“El divorcio es
indispensable en las modernas civilizaciones”.
(Montesquieu)
Tras
unos años separados, Viviane Amsalem (Ronit Elkabetz) solicita el divorcio a su
marido Elisha (Simon Abkarian) para convertirse en una mujer libre. Sin
embargo, éste se niega, por lo que debe ser un tribunal rabínico quien decida si
existen o no razones para concedérselo.
Magnífico
drama judicial escrito y dirigido por los hermanos Elkabetz, en el que se
denuncia al patriarcado israelí a través de un interminable proceso de divorcio
que pone de manifiesto el peso de la religión sobre cuestiones relativas a la
vida civil y judicial de los ciudadanos del actual Estado de Israel. La
película supone el cierre de una trilogía, formada junto con Ve´Lakhta Lehe Isha (2004) y Los siete días (Shiva, 2008), dedicada a radiografiar las costumbres y relaciones
familiares del pueblo judío contemporáneo. En las tres aparece el personaje de
Viviane Amsalem en tres momentos diferentes de su vida.
La
obra que nos ocupa retrata con gran realismo una problemática que, a día de hoy,
padecen muchas mujeres israelíes: la imposibilidad de conseguir el guet o divorcio.

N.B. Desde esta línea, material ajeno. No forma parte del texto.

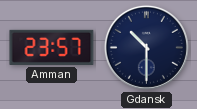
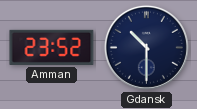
Amman: 23:57 -> 23:52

En Israel no existe el
matrimonio civil (tienes que salir al extranjero), y, por tanto, tampoco el
divorcio civil. Una pareja judía que ha contraído matrimonio por lo religioso,
sólo puede divorciarse si el hombre le concede a la mujer el guet o documento que la libera (como si
fuese una propiedad o una esclava). El problema surge cuando el hombre se niega,
ya que sin su consentimiento el divorcio no es posible. Es entonces cuando debe
interceder un tribunal rabínico o Bet Din
que medie entre ambos, y, de no conseguir la reconciliación de la pareja,
decidir si existen o no razones suficientes para la concesión del divorcio. Si Viviane,
la protagonista, quiere divorciarse de su marido, es porque no lo quiere. Nada
más. Sin embargo, esta razón (¿acaso existe otra más importante?) no está
contemplada en las leyes de la Torá y el Talmud, por lo que le resultará muy
complicado convencer al tribunal y lograr su objetivo.

Salvando
las distancias, hay en Gett una serie
de elementos que recuerdan a La pasión de
Juana de Arco (La passion de Jeanne
d´Arc, 1928), de Carl Theodor Dreyer. En primer lugar, es un proceso
judicial todo lo que se expone durante las casi dos horas de extensión del metraje.
En segundo término, son hombres quienes, en base a su criterio moral y
religioso, juzgan, y una mujer la que es juzgada. Finalmente, no hay mayor
protagonista en el filme que el rostro de su personaje principal femenino recortado
por los muros blancos de una pared, lo que remite a la Falconetti en la
película del cineasta danés.
La
trama de Gett: El divorcio de Viviane
Amsalem se desarrolla a lo largo de cinco años, con saltos en el tiempo, y siempre
tiene lugar en un único espacio: el de la sala del tribunal y las áreas de
descanso contiguas. No sabemos de los personajes nada más que aquello que ellos
mismos dicen y lo que de ellos se dice entre las cuatro paredes del mencionado tribunal.
En
lo formal se opta por una puesta en escena extremadamente sobria, estática y de
cuidada composición. Los realizadores otorgan dinamismo a la narración mediante
la concatenación de planos medios cortos, planos de conjunto y primeros y
primerísimos planos.
Todo
el reparto raya a gran altura, destacando Ronit Elkabetz en su triple función
de actriz, guionista y directora.
Por
último, no quisiera terminar el comentario sin hacer alusión al complejo juego
de miradas del que hacen gala los personajes (sobre todo Viviane y Elisha) en la
película. Pocas veces se ha visto en el cine algo así.